Według Jánosa Volnera to, co zrobił Péter Jakab, było surrealistyczną mieszanką żałosnego i przerażającego.
„Jak pisaliśmy o tym wcześniej, Péter Jakab źle wypadł w prawyborach. Być może teraz staje się jasne, że on i jego partia znaleźli się w próżni. Jeśli spojrzymy na proces długoterminowy, pod przywództwem Jakaba Jobbik dopuścił się bezprecedensowej zdrady strony narodowej we współczesnej węgierskiej historii politycznej. Jobbik, pod jego przywództwem, systematycznie majstrował we wszystkim, co jest święte dla nacjonalistycznej społeczności politycznej io co warto było walczyć u boku nacjonalistycznego Jobbiku w „erze bohaterów”. Jobbik od lat spisuje się na straty ze strony narodowej, ale kara jest opóźniana.
W rzeczywistości Jakabowie odważyli się być niegrzeczni do tego stopnia, że nawet grozili i „zdradzili” każdego, kto jako stary prawicowiec nie prosił o ich virtigli bolszewickiej polityki. Jobbik Jakaba zmienił Facebooka na wiele miesięcy w forum psychologicznego czerwonego terroru. Wraz ze swoim sztabem niemądrze wierzył, że wystarczy haniebnie obrażać Tibora Szamuely'ego czy György'ego Marosána, grozić „ludowi” i pchać węgierskie życie publiczne, którego i tak nie ma w Izbie Lordów, pod powrót górnika ze starymi przedstawieniami.

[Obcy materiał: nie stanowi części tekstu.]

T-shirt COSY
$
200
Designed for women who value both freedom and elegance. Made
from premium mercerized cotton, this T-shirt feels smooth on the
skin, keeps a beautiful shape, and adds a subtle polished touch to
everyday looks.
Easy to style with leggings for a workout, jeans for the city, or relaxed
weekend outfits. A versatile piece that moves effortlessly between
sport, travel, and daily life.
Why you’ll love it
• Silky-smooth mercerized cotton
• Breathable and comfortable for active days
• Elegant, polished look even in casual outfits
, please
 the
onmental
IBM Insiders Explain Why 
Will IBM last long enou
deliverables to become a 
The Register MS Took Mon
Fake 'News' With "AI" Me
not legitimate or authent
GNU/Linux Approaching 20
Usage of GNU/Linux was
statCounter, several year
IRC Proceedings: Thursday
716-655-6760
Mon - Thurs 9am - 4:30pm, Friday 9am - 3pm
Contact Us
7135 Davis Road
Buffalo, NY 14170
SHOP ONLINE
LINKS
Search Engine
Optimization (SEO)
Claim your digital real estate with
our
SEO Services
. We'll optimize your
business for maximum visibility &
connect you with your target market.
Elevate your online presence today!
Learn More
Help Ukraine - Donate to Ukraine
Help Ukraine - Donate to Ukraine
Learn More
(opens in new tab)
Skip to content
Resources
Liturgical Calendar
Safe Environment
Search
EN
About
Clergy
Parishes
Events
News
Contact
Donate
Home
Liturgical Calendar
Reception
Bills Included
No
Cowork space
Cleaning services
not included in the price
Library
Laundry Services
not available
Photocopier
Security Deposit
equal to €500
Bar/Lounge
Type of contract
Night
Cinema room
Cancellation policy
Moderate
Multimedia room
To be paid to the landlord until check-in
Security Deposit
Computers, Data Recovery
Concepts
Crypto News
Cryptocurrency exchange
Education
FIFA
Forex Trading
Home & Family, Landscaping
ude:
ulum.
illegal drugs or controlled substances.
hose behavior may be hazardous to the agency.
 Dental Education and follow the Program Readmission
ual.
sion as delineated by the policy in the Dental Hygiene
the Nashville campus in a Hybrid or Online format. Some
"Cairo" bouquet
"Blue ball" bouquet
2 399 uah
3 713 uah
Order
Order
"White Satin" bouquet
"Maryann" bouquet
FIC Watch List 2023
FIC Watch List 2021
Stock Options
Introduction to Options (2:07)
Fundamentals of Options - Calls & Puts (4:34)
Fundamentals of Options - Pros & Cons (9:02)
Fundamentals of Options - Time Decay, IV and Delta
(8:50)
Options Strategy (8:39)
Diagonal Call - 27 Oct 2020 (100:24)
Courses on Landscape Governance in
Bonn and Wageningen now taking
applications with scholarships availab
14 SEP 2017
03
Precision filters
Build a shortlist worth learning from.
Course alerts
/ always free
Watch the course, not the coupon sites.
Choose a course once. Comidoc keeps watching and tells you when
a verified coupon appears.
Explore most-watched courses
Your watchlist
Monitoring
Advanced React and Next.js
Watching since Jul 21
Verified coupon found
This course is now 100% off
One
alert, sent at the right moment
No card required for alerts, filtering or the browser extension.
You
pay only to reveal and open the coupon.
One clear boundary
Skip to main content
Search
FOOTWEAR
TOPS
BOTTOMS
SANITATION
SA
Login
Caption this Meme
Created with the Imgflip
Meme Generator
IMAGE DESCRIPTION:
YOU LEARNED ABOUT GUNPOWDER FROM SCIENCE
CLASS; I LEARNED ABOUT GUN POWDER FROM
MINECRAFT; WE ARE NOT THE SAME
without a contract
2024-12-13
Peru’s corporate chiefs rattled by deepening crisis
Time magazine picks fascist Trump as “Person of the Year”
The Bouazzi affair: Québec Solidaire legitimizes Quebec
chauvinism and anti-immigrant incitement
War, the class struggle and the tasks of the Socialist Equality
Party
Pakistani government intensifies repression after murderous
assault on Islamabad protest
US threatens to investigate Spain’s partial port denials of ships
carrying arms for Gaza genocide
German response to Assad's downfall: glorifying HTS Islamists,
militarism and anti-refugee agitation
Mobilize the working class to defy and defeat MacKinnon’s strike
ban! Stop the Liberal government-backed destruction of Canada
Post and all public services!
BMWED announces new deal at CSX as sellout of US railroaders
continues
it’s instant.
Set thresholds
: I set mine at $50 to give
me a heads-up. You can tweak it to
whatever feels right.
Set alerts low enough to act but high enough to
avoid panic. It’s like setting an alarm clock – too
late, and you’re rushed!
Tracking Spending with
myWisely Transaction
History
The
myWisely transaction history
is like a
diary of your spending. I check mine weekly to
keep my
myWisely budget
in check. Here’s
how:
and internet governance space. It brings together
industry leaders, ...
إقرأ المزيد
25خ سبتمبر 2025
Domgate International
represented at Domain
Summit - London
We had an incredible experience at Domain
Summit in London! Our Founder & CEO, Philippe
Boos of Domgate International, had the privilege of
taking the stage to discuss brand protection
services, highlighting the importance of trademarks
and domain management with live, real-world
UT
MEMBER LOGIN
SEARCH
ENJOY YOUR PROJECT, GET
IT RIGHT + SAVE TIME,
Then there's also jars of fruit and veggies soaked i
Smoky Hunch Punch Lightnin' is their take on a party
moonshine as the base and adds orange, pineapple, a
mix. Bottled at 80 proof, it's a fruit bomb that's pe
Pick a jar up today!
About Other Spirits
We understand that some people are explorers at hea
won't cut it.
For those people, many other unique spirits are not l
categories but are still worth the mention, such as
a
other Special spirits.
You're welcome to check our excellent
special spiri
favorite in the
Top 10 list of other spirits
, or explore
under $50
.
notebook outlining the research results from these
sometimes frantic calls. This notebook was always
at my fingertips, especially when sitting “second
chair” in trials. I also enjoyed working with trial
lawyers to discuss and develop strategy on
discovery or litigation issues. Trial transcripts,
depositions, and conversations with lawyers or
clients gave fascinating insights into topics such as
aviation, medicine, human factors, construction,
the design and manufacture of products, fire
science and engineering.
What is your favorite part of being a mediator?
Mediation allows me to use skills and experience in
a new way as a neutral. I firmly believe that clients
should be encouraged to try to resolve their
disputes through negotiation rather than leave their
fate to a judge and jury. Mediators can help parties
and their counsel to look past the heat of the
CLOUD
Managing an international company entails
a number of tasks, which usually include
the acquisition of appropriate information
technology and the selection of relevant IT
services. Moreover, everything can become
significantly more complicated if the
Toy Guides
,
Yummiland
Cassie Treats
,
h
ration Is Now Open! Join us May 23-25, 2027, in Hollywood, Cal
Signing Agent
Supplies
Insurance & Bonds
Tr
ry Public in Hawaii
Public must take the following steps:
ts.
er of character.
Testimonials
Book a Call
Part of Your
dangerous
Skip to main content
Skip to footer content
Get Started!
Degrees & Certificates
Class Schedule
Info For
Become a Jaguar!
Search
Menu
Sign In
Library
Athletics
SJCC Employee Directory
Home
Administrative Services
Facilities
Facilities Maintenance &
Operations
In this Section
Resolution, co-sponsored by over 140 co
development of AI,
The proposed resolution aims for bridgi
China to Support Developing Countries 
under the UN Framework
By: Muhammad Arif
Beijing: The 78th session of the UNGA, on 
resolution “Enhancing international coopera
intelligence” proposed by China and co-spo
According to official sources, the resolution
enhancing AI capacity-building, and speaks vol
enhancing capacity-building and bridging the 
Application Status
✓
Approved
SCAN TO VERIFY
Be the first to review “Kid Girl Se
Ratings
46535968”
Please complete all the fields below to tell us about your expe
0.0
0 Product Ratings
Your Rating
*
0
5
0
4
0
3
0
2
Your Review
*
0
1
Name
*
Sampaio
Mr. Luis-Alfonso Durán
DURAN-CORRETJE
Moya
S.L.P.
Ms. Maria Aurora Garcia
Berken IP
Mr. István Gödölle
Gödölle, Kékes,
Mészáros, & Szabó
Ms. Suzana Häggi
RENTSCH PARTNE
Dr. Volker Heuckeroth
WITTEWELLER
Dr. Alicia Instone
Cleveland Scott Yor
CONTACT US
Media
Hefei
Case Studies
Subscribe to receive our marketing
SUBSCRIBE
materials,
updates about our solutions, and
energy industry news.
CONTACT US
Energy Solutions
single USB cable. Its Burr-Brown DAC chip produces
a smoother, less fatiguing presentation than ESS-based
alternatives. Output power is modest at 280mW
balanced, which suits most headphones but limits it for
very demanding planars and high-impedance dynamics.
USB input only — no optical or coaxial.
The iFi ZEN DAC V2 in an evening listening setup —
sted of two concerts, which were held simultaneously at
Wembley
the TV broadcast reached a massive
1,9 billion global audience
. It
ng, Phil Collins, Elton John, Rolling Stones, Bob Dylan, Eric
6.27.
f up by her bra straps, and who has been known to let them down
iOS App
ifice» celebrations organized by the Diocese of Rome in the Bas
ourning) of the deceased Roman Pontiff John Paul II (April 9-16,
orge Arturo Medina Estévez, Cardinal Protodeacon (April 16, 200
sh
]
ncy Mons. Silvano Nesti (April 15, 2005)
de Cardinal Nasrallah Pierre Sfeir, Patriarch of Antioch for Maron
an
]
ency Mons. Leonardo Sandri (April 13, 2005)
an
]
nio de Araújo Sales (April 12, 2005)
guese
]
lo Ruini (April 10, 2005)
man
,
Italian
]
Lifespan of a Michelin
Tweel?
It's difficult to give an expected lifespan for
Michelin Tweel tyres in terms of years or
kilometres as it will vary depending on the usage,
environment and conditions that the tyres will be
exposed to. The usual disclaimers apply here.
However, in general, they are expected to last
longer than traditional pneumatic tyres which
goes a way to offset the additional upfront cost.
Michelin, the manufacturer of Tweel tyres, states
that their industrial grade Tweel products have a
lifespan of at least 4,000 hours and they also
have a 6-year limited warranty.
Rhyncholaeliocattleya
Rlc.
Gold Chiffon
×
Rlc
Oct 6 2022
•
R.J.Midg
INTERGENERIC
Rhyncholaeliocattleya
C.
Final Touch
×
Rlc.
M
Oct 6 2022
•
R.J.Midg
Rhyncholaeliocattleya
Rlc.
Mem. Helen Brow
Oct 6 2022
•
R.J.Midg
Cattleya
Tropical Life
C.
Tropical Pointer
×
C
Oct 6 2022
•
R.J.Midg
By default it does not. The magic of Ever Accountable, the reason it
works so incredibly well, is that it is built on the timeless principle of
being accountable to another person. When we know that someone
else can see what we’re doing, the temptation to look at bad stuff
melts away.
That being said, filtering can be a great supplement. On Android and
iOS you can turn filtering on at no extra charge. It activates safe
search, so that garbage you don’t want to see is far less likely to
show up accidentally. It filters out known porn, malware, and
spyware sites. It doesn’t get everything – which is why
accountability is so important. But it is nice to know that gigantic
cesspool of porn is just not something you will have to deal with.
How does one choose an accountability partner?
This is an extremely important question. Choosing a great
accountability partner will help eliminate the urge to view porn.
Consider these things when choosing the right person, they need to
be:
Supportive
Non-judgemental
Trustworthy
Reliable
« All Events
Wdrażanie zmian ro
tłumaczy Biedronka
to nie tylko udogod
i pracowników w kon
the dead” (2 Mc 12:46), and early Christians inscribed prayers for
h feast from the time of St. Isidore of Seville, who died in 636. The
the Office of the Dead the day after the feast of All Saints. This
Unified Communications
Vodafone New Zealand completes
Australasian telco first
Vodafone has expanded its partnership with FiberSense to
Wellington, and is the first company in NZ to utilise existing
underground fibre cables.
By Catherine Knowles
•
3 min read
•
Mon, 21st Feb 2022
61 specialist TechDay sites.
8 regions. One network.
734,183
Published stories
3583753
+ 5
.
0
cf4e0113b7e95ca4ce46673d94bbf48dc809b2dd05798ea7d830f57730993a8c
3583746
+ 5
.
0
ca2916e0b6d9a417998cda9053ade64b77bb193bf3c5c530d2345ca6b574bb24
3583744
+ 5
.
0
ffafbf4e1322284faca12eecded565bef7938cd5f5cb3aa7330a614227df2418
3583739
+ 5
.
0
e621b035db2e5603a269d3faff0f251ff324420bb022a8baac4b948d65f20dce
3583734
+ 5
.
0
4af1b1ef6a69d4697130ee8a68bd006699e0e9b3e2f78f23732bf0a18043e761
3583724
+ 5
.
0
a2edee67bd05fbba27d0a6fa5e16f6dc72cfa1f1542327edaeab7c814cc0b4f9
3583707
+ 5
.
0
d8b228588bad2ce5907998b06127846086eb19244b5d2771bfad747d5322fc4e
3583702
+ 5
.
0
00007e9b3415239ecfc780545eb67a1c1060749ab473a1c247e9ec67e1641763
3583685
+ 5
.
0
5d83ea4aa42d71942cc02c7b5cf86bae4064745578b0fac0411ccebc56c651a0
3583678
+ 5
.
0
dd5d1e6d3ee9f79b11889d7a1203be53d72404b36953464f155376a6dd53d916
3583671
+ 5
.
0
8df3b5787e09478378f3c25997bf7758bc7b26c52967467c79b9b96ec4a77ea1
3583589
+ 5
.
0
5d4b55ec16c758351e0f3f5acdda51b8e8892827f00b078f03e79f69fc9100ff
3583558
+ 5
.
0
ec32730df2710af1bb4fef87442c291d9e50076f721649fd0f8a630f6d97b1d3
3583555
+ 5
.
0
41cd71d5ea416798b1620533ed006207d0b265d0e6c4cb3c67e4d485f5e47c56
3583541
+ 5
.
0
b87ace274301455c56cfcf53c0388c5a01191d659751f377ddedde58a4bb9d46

To, co zrobił Péter Jakab, było bardzo surrealistyczną mieszanką żałosnego i przerażającego. W ostatnim czasie akcent przesunął się w kierunku tego drugiego. W tym zachowaniu było coś bardzo obecnego, co starsi ludzie pamiętają nawet osobiście, i czego myśleliśmy, że pozbyliśmy się na dobre w latach 1989-90. Nawet następcy komunizmu, MSZP czy DK, nie odważyły się/nie chciały przyjąć tego stylu nowobolszewickiego z taką otwartością”.